Fear and Believe: My End of the World, by Simon Roy
The writer Simon Roy
How to continue to live, how not to succumb to fear when a “catastrophe [we ] literally falls from the sky”? This is one of the questions underlying Simon Roy's latest book, Ma fin du monde, published last week by Éditions du Boréal.
Le 22 February 2021, Simon Roy's world is turned upside down: the writer learns that he has “an incurable brain cancer which aggressively attacks the part of [his] head dedicated to language”.
Exactly one year later, to the day, the author begins writing Ma fin du monde, a hybrid work composed of fragments drawing on the personal experience of the writer and based on a panoply of outstanding works (in particular those of Orson Welles and Stephen King) to outline a reflection as erudite as it is sensitive on the power of fear, but also on the blurring between reality and fiction. This last theme was also at the heart of the novel Made by another., launched by Simon Roy last fall.
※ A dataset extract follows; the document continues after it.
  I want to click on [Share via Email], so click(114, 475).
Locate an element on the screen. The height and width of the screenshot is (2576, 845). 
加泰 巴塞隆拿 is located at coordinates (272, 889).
The cover page of the book My end of the world, by Simon Roy
Courtesy Éditions du Boréal
Examining fear
While the theme of “false” was addressed, in Made by another, through the figure of Réal Lessard, a Quebec forger known for his association with the controversial art dealer Fernand Legros, in Ma fin du monde, it is rather the famous radio adaptation of War of the Worlds, by Orson Welles, broadcast in 1938, which provides a common thread to the fragments composing the hybrid text of My end of the world.
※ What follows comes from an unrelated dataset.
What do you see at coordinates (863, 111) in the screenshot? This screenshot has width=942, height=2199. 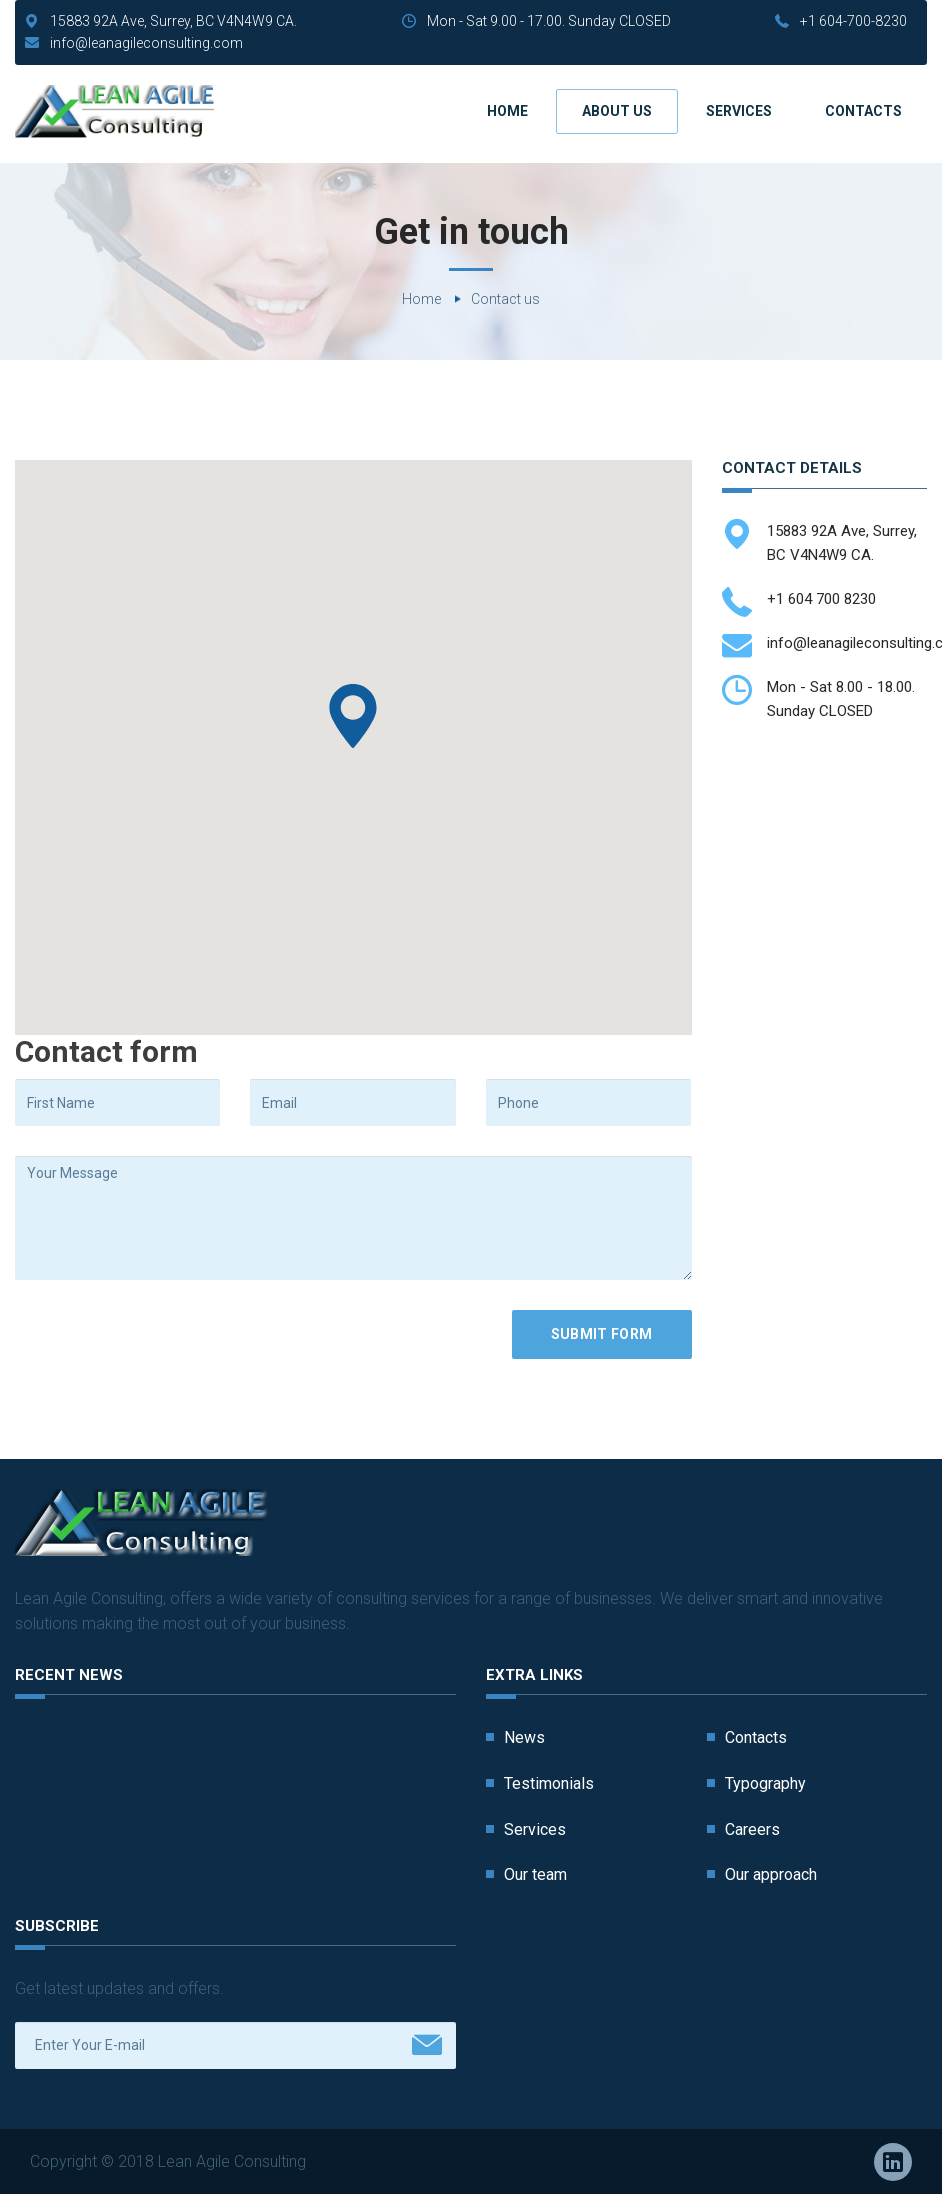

< p>From this formidable “historical event that did not take place”, this “hoax of the century”, orchestrated by Welles – as Roy recounts, the broadcasting of War of the Worlds was interrupted by a special (fake) news bulletin announcing an invasion of Martians – the writer wonders about the porous borders separating the real from the fictional as well as about the reaction of the human in front of the invader, whatever the form it takes (fictional, like extraterrestrials, or real, like cancer or a pandemic).
Thus, the writer examines fear, this powerful “corrosive” emotion, which sometimes short-circuits rationality and gives rise to certain behaviors which, from the outside and with hindsight, may appear eccentric, but which , seen from the inside, follow a certain logic.
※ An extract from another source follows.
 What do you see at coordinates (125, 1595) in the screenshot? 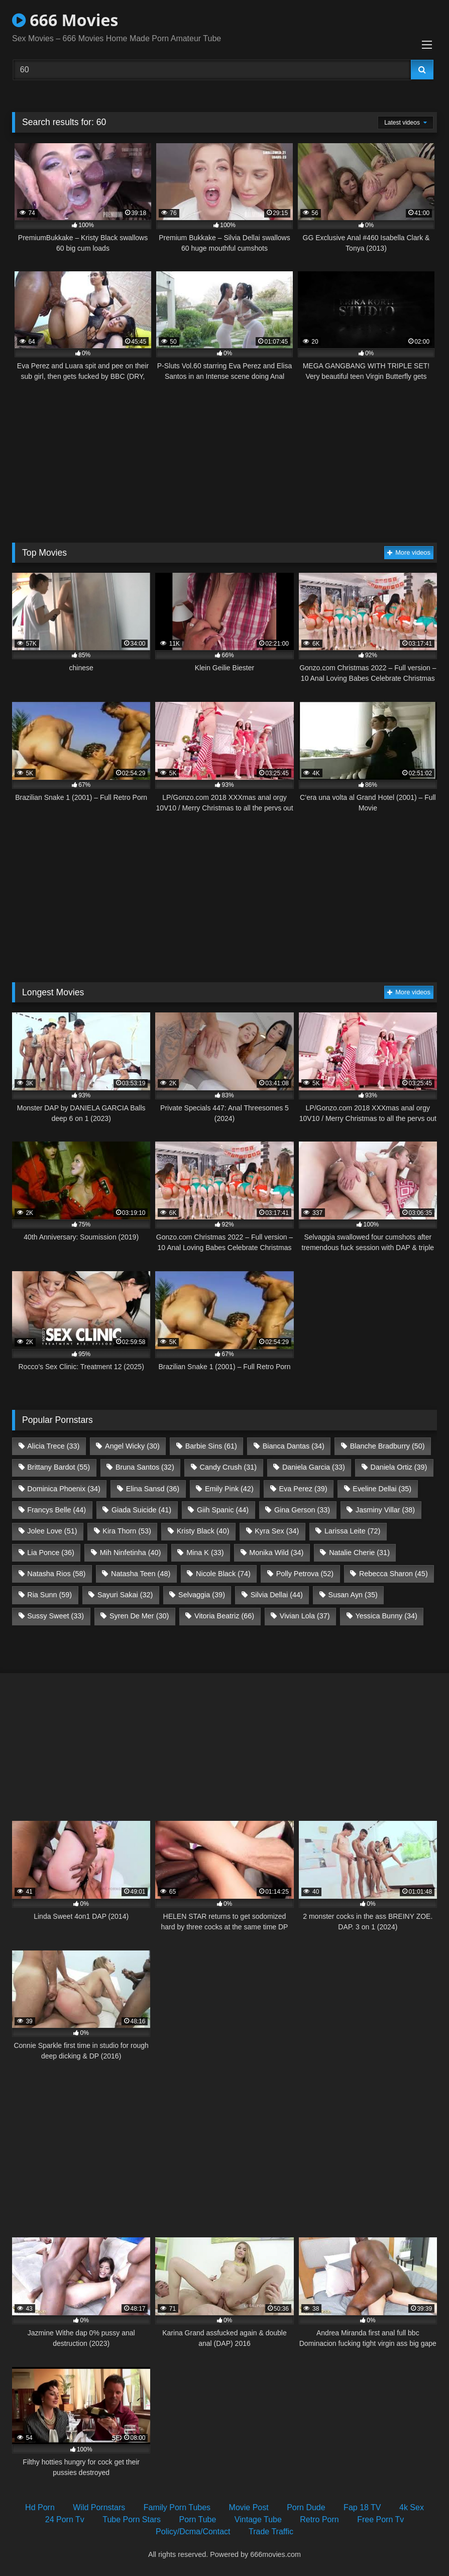 I see `Sayuri Sakai [Sayuri Sakai (32 items)]` at bounding box center [125, 1595].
It is at these moments when, following the shock produced by the irruption of the threat or the unusual in our lives, the “reasonable self” struggles with the “credulous self” that Simon Roy is interested in: the advent of a pandemic, which caused, as the writer recalls not without humor, a rush for toilet paper, unexplained supernatural phenomena, including angels and other occult powers, the creator delivers a highly captivating on the complexity of the mind – which is as fragile as it is powerful -, on our relationship to rationality as well as on the “leap” towards belief, in the broad sense, that the circumstances of life sometimes require of us . It is not a question here of turning away from reason to abandon oneself to “blind belief”, but rather of opening up to possibilities, of welcoming the inexplicable and of making it a driving force of life.< /p>
In other words, it is perhaps, as Simon Roy writes in a splendid fragment dedicated to his uncle Michel, recognized for his gifts as a healer, to believe “with eyes wide open “. We can only thank Simon Roy for this work of urgent humanity.
Ma fin du monde, by Simon Roy. Available now from Éditions du Boréal.